News Release — July 30, 2007
Ransom Center Introduces Photography Exhibition: "Dress Up: Portrait and Performance in Victorian Photography"
The Harry Ransom Humanities Research Center's exhibition "Dress Up: Portrait and Performance in Victorian Photography" explores Victorian culture through the period's fascination with the new medium of photography, particularly the photographing of people.
The exhibition, drawn exclusively from the Ransom Center's photography collections, runs from Sept. 4 to Dec. 30 at the Ransom Center Galleries at The University of Texas at Austin.
With the opening of this exhibition, the Center continues to commemorate its 50th anniversary year. "Dress Up" is one of many exhibitions and programs planned in a year dedicated to "Celebrating the Imagination."

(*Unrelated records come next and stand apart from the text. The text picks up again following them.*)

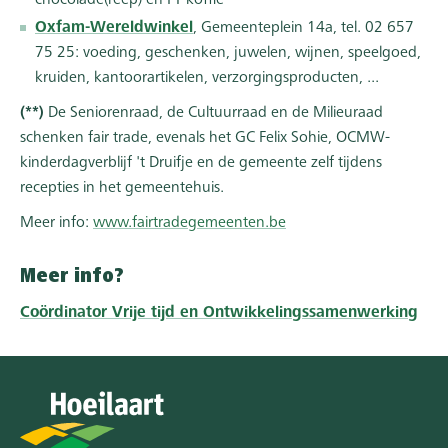
chocolade(reep) en FT-koffie
Oxfam-Wereldwinkel
, Gemeenteplein 14a, tel. 02 657
75 25: voeding, geschenken, juwelen, wijnen, speelgoed,
kruiden, kantoorartikelen, verzorgingsproducten, ...
(**)
De Seniorenraad, de Cultuurraad en de Milieuraad
schenken fair trade, evenals het GC Felix Sohie, OCMW-
kinderdagverblijf 't Druifje en de gemeente zelf tijdens
recepties in het gemeentehuis.
Meer info:
www.fairtradegemeenten.be
Meer info?
Coördinator Vrije tijd en Ontwikkelingssamenwerking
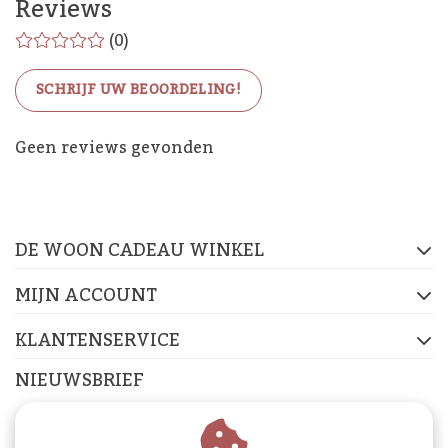
Reviews
(0)
SCHRIJF UW BEOORDELING!
De Woon Cadeau Winkel
Geen reviews gevonden
op de socials
DE WOON CADEAU WINKEL
FACEBOOK
INSTAGRAM
PINTEREST
MIJN ACCOUNT
KLANTENSERVICE
NIEUWSBRIEF
Abonneer je op onze nieuwsbrief om op de hoogte te
blijven.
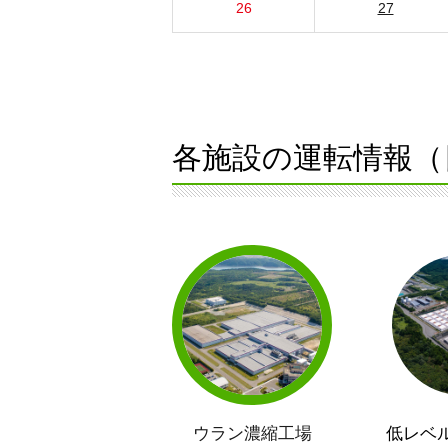
26
27
各施設の運転情報（
ウラン濃縮工場
低レベ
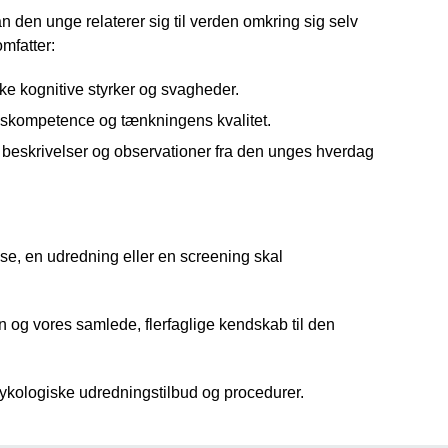
 den unge relaterer sig til verden omkring sig selv
mfatter:
kke kognitive styrker og svagheder.
onskompetence og tænkningens kvalitet.
 beskrivelser og observationer fra den unges hverdag
lse, en udredning eller en screening skal
 og vores samlede, flerfaglige kendskab til den
sykologiske udredningstilbud og procedurer.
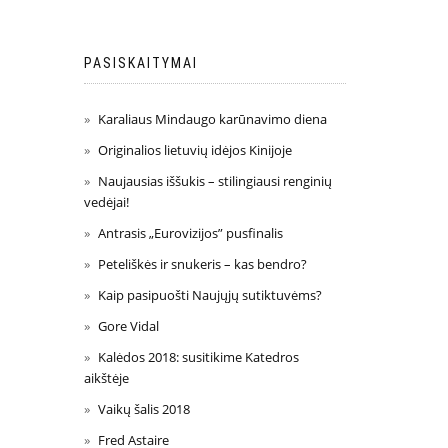
PASISKAITYMAI
Karaliaus Mindaugo karūnavimo diena
Originalios lietuvių idėjos Kinijoje
Naujausias iššukis – stilingiausi renginių
vedėjai!
Antrasis „Eurovizijos” pusfinalis
Peteliškės ir snukeris – kas bendro?
Kaip pasipuošti Naujųjų sutiktuvėms?
Gore Vidal
Kalėdos 2018: susitikime Katedros
aikštėje
Vaikų šalis 2018
Fred Astaire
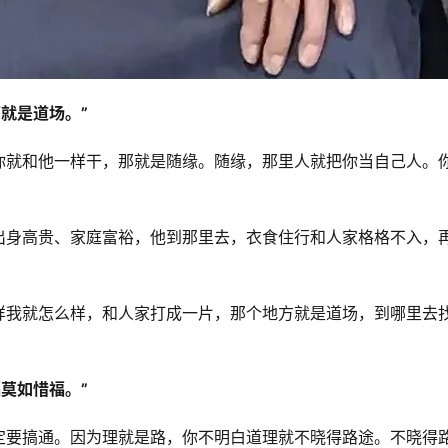
就是道场。”
你就和他一样干，那就是随缘。随缘，那里人就把你当自己人。
出身高贵、家庭富裕，他到那里去，衣食住行和人家格格不入，
样我就怎么样，和人家打成一片，那个地方就是道场，到哪里去
莫如惜福。”
定要搞通。因为理就是路，你不明白道理就不晓得路途。不晓得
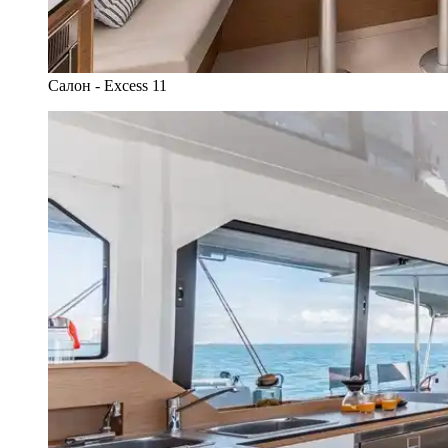
Салон - Excess 11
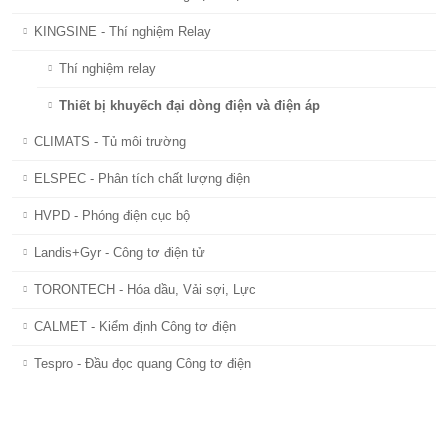
KINGSINE - Thí nghiệm Relay
Thí nghiệm relay
Thiết bị khuyếch đại dòng điện và điện áp
CLIMATS - Tủ môi trường
ELSPEC - Phân tích chất lượng điện
HVPD - Phóng điện cục bộ
Landis+Gyr - Công tơ điện tử
TORONTECH - Hóa dầu, Vải sợi, Lực
CALMET - Kiểm định Công tơ điện
Tespro - Đầu đọc quang Công tơ điện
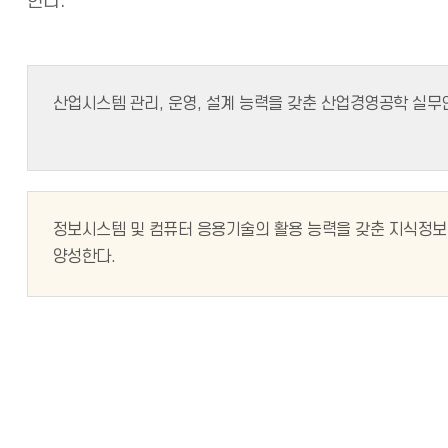
한다.
산업시스템 관리, 운영, 설계 능력을 갖춘 산업경영공학 실무
정보시스템 및 컴퓨터 응용기술의 활용 능력을 갖춘 지식정
양성한다.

Portrait and genre photography of the Victorian period reveal vivid artifice and unconcealed theatricality. While this practice was more common for images made for private use, many commercial and other publicly minded photographers also adopted aspects of performance into their work.
Most Victorian photography took place in highly controlled settings such as the photographer's studio. Backdrops, costumes, gesture and props were used to capture or embody a subject's personality or to redefine the subject in a new role, be it literary, artistic or purely imaginary.
In true Victorian fashion, all of these subjects are "playing" roles, with many images occupying a middle ground between the extremes of theatricality and identity.
"These photographs speak volumes about the Victorian period," says Ransom Center curator of photography David Coleman. "Yet they also possess an immediate appeal to today's audience. We all know the experience of getting our picture taken, so the themes of identity and performance in portraiture are very familiar."
The exhibition, which draws heavily on the Ransom Center's Helmut and Alison Gernsheim collection, highlights masterpieces of photographic portraiture and genre by Lewis Carroll, David Hill & Robert Adamson, Henry Peach Robinson and Julia Margaret Cameron.
Other works include an album of English royal tableaux vivants; photographs of a replica rural Swiss village, complete with mountain and villagers; medical photographs documenting expressions produced by electrical stimulation to the subjects' faces; and commercial portrait photographs using an array of remarkable backgrounds, poses and props.